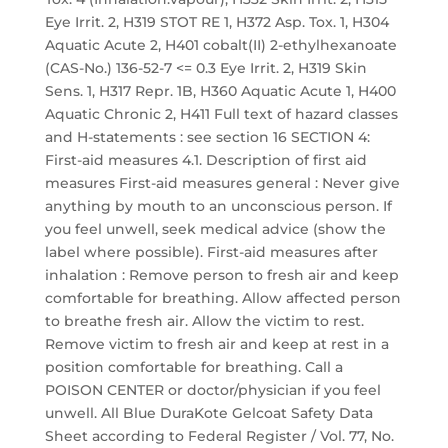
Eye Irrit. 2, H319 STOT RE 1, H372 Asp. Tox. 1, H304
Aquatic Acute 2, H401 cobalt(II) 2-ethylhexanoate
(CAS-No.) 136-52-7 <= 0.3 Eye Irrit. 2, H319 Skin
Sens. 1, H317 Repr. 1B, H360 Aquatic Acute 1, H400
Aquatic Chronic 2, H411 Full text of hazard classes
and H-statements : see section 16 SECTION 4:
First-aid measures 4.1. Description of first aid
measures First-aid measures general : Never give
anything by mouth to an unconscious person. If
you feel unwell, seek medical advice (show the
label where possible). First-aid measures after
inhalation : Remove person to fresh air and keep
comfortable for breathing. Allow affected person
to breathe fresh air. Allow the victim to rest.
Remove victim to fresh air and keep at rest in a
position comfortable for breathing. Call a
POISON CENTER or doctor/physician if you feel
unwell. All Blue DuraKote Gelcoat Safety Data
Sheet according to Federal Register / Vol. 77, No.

-=-=-

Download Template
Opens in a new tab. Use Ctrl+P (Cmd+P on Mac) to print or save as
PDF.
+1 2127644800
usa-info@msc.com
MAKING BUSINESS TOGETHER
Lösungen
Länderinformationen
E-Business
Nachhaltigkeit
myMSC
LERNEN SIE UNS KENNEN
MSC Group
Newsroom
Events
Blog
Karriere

-=-=-

## DIRECTIONS FOR THIS TASK
Copy the lines of the data above exactly as written, beginning with the line containing "Eye Irrit. 2, H319 STOT" and ending with the line containing "Sheet according to", and leave out all other lines.

## TASK RESPONSE
Eye Irrit. 2, H319 STOT RE 1, H372 Asp. Tox. 1, H304
Aquatic Acute 2, H401 cobalt(II) 2-ethylhexanoate
(CAS-No.) 136-52-7 <= 0.3 Eye Irrit. 2, H319 Skin
Sens. 1, H317 Repr. 1B, H360 Aquatic Acute 1, H400
Aquatic Chronic 2, H411 Full text of hazard classes
and H-statements : see section 16 SECTION 4:
First-aid measures 4.1. Description of first aid
measures First-aid measures general : Never give
anything by mouth to an unconscious person. If
you feel unwell, seek medical advice (show the
label where possible). First-aid measures after
inhalation : Remove person to fresh air and keep
comfortable for breathing. Allow affected person
to breathe fresh air. Allow the victim to rest.
Remove victim to fresh air and keep at rest in a
position comfortable for breathing. Call a
POISON CENTER or doctor/physician if you feel
unwell. All Blue DuraKote Gelcoat Safety Data
Sheet according to Federal Register / Vol. 77, No.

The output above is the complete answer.